Après une brève interruption des ventes, Apple a commercialisé l’Apple Watch Series 9 et l’Apple Watch Ultra 2 sans la fonction de saturation en oxygène, bien que le matériel soit toujours présent. La fonctionnalité a simplement été désactivée par logiciel.
Le mois dernier, Apple a annoncé qu’elle reprendrait la vente de l’Apple Watch entièrement activée aux États-Unis, avec une fonction de mesure de la saturation en oxygène redessinée qui utilise l’iPhone pour effectuer le calcul.
C’est à ce moment-là que Masimo a demandé en justice les douanes et la protection des frontières des États-Unis, affirmant que l’agence avait outrepassé ses pouvoirs et enfreint le processus légal en permettant à Apple de rétablir cette fonctionnalité.
RÉPONSE DES DOUANES AMÉRICAINES
Selon Bloomberg Law, les douanes américaines ont déposé une motion pour rejeter la plainte de Masimo en affirmant que le « Congrès a exclu le contrôle des tribunaux de district concernant les contestations de l’implémentation par les douanes des ordres d’exclusion de la Commission », conformément à un précédent.

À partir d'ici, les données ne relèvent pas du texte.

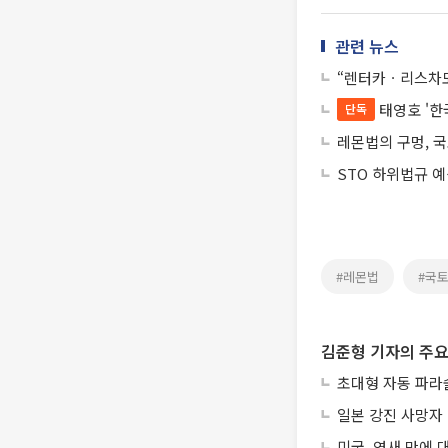
관련 뉴스
“렌터카ㆍ리스차도
태영호 '
단독
레몬법의 구멍, 
STO 하위법규 
#레몬법
#국
김준형 기자의 주요
초대형 자동 파라
일본 강진 사망자 
미국, 엿새 만에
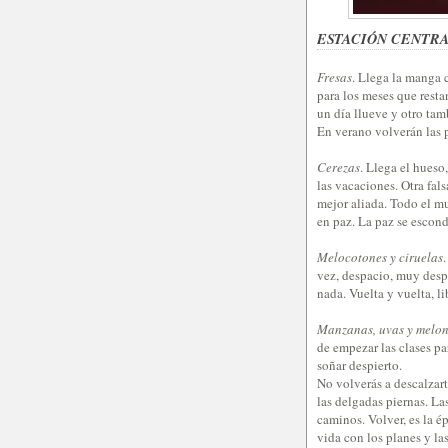
ESTACIÓN CENTR
Fresas
. Llega la manga 
para los meses que restan
un día llueve y otro tam
En verano volverán las pr
Cerezas
. Llega el hueso,
las vacaciones. Otra fals
mejor aliada. Todo el mu
en paz. La paz se escond
Melocotones y ciruelas
vez, despacio, muy despa
nada. Vuelta y vuelta, 
Manzanas, uvas y melo
de empezar las clases pa
soñar despierto.
No volverás a descalzart
las delgadas piernas. Las
caminos. Volver, es la é
vida con los planes y la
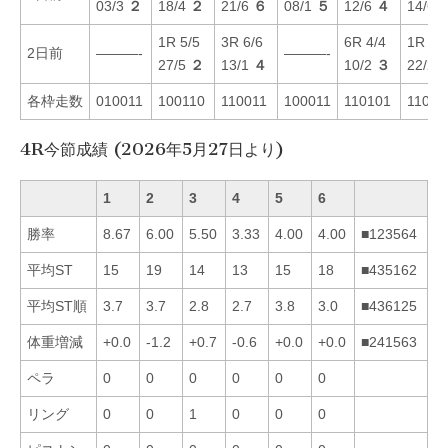
03/3
２
18/4
２
21/6
６
08/1
５
12/6
４
14/6
1R 5/5
3R 6/6
6R 4/4
1R 2/
2日前
———-
———-
27/5
２
13/1
４
10/2
３
22/2
各枠走数
010011
100110
110011
100011
110101
11001
4R今節成績 (2026年5月27日より)
1
2
3
4
5
6
勝率
8.67
6.00
5.50
3.33
4.00
4.00
■123564
平均ST
15
19
14
13
15
18
■435162
平均ST順
3.7
3.7
2.8
2.7
3.8
3.0
■436125
体重増減
+0.0
-1.2
+0.7
-0.6
+0.0
+0.0
■241563
ペラ
0
0
0
0
0
0
リング
0
0
1
0
0
0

En d’autres termes, les douanes soutiennent que le tribunal de district fédéral n’a pas la juridiction pour entendre le défi de Masimo. Elles s’appuient sur des cas antérieurs, notamment l’affaire Thunder Basin Coal Co. v. Reich, qui précise que lorsqu’un processus de révision est établi par le Congrès, les contestations doivent d’abord passer par ce processus avant d’atteindre un tribunal fédéral.
Les douanes insistent pour que Masimo porte ses objections à la Commission du commerce international dans le cadre d’une procédure auxiliaire, et argue que la solution de contournement d’Apple ne respecte toujours pas l’ordre d’exclusion. Ce n’est qu’après cela que Masimo pourrait faire appel auprès de la Cour fédérale plutôt que d’essayer de contourner ce processus par le biais d’une action en justice devant un tribunal de district.
Extrait du dépôt : « En résumé, Masimo peut exprimer tous les arguments d’admissibilité qu’il souhaite soulever ici concernant le ruling des douanes dans ses plaidoiries devant la Commission (et, si nécessaire, la Cour fédérale) à propos de l’ordre d’exclusion limité de la Commission. (…) Masimo reste libre de demander la réévaluation du ruling d’août 2025 directement auprès des douanes. (…) Mais il ne peut contourner le chemin prescrit par le Congrès pour ses contestations – procédant d’abord devant la Commission, puis devant la Cour fédérale. »
Les douanes concluent leur dossier en appelant à rejeter la plainte sur la base d’un « manque de juridiction sur le fond ».